One module with a firmware test: (sysname='GPy', nodename='GPy', release='1.20.1.r2', version='v1.20.1.r2-5-gdb7f895-dirty on 2020-03-25', machine='GPy with ESP32')

Fix Attempts

Trying lte = LTE() from the CLI does exactly the same thing

Adding pycom.lte_modem_en_on_boot(False) does nothing

Other Instances

I am clearly not the only one with this issue. See these forum threads from 2018:

https://forum.pycom.io/topic/3675/despite-heavy-investment-in-fipy-gpy-not-possible-to-use-board-as-anything-more-than-lte-modem-and-even-that-s-problematic

https://forum.pycom.io/topic/3129/lte-lte-getting-stuck-after-reset-fw-1-17-3-b1-on-fipy

Relevant Code

import pycom
import time
import os
from machine import WDT
from machine import SD
import machine

pycom.wdt_on_boot(True)
pycom.wdt_on_boot_timeout(240000)

wdt = WDT(timeout=240000)  # enable it with a timeout of 240 seconds
wdt.init(240000)
wdt.feed()

import ujson

pycom.wifi_on_boot(False)
pycom.heartbeat(False)

from machine import Pin
from network import WLAN

wlan = WLAN()
wlan.antenna(WLAN.EXT_ANT)
wlan.deinit()

import socket
import ssl
from network import LTE
from network import Bluetooth
from simple import MQTTClient
import ubinascii
import array
from machine import RTC

if pycom.lte_modem_en_on_boot():
    print("LTE on boot was enabled. Disabling.")
    pycom.lte_modem_en_on_boot(False)

print("LTE()")

try:
    lte = LTE()
except:
    time.sleep(6)
    machine.reset()

#we rarely get here...
print("LTE() done")
#rest of program...

Proposed Resolution

There must be a way to reset the communication lines between the ESP32 and the Modem without first executing lte = LTE(). I am comfortable building my own updated firmware with a solution from Pycom. However, I need assistance due to the complexity of the the LTE-related firmware and processes.

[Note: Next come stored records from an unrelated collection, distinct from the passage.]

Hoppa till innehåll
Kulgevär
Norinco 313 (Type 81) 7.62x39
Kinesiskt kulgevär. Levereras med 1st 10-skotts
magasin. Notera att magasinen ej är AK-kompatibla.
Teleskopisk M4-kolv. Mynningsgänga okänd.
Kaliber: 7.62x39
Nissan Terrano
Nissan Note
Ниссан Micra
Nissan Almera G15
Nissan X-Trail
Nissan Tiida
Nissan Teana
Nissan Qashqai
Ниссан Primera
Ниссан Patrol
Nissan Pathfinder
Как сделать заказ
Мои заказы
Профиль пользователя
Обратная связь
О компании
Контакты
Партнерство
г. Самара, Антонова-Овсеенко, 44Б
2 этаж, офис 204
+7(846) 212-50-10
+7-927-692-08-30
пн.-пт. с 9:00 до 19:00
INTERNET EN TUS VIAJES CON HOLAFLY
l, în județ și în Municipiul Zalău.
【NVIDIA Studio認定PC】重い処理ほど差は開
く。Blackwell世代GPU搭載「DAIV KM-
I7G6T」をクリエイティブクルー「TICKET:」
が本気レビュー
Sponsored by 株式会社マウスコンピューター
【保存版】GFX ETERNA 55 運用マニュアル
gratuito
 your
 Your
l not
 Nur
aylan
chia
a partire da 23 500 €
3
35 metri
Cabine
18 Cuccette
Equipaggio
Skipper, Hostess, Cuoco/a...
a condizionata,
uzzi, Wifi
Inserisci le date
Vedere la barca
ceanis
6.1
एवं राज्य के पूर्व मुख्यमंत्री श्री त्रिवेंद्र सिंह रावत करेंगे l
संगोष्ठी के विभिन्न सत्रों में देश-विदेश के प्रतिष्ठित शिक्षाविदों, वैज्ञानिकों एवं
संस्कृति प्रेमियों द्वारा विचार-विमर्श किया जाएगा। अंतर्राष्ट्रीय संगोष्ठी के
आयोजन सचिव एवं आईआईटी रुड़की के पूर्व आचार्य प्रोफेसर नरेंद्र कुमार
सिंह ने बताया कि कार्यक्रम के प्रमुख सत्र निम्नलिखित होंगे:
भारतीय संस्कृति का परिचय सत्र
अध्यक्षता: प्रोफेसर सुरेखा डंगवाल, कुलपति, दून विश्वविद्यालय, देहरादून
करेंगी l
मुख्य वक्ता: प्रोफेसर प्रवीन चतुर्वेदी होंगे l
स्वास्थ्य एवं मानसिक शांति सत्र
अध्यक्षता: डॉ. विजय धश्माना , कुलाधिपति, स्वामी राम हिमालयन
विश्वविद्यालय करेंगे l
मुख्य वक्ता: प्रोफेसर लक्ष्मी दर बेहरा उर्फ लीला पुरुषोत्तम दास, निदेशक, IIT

Thank you thank you thank you for any help in solving this issue!

@abatardi
Copy link

abatardi commented Jun 1, 2020

My company just spent thousands of dollars developing a sensor companion board for use with Pycom after some promising initial tests (trying to move away from Particle). However, it's become unusable lately, and the latest firmware/sequans firmware releases just seem to make it worse and worse. If we can even get an LTE connection at this point, it lasts maybe 2 minutes before disconnecting. We have tried hologram and nimbelink sims on verizon, same problem on both. Meanwhile Particle devices on the same sims/networks in the same physical location are making connections perfectly and holding them for days without dropping.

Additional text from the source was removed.